Joe Collman comments on AI Safety Impact Markets: Your Charity Evaluator for AI Safety

Joe Collman 2 Oct 2023 21:29 UTC
1 point
0
Thanks for the lengthy response.
Pre-emptive apologies for my too-lengthy response; I tried to condense it a little, but gave up!
Some thoughts:
First, since it may help suggest where I’m coming from:
we’re probably embedded in different circles
Certainly to some extent, but much less than you’re imagining—I’m an initially self-funded AIS researcher who got a couple of LTFF research grants and has since been working with MATS. Most of those coming through MATS have short runways and uncertain future support for their research (quite a few are on PhD programs, but rarely AIS PhDs).
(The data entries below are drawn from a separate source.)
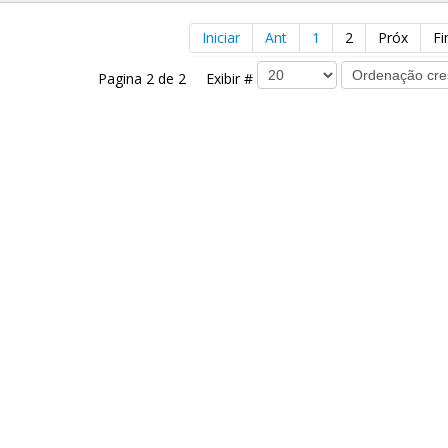
Iniciar
Ant
1
2
Próx
F
Pagina 2 de 2 Exibir #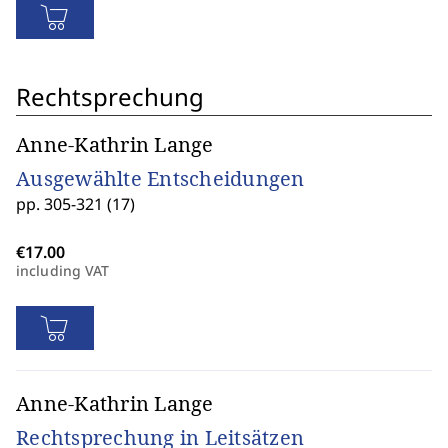
Rechtsprechung
Anne-Kathrin Lange
Ausgewählte Entscheidungen
pp. 305-321 (17)
including VAT
Anne-Kathrin Lange
Rechtsprechung in Leitsätzen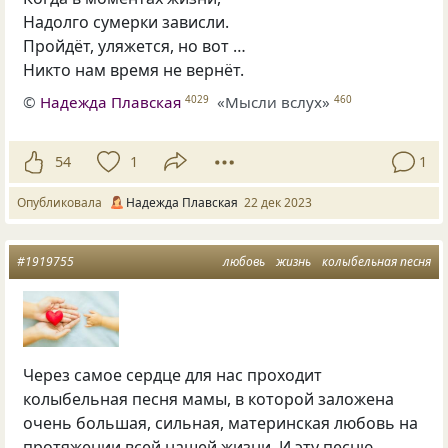
Надолго сумерки зависли.
Пройдёт, уляжется, но вот …
Никто нам время не вернёт.
©
Надежда Плавская
«Мысли вслух»
4029
460
54
1
1
Опубликовала
Надежда Плавская
22 дек 2023
#1919755
любовь
жизнь
колыбельная песня
Через самое сердце для нас проходит
колыбельная песня мамы, в которой заложена
очень большая, сильная, материнская любовь на
протяжении всей нашей жизни. И эту песню,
Second, I get the impression that you think I’m saying [please don’t do this] rather than [please do this well]. My main point throughout is that the lack of reliable feedback makes things fundamentally different, and that we shouldn’t expect [great mechanism in a context with good feedback] to look the same as [great mechanism in a context without good feedback].
To be clear, when I say “lack of reliable feedback”, I mean relative to what would be necessary—not relative to the best anyone can currently do. Paul Christiano’s carefully analyzing each project proposal (or outcome) for two weeks wouldn’t be “reliable feedback” in the sense I mean.
I should clarify that I’m talking only about technical AIS research when it comes to inadequacy of feedback. For e.g. projects to increase the chance of an AI pause/moratorium, I’m much less pessimistic: I’d characterize these as [very messy, but within a context that’s fairly well understood]. I’d expect the right market mechanisms to do decently well at creating incentives here, and for our evaluations to be reasonably calibrated in their inaccuracy (or at least to correct in that direction over time).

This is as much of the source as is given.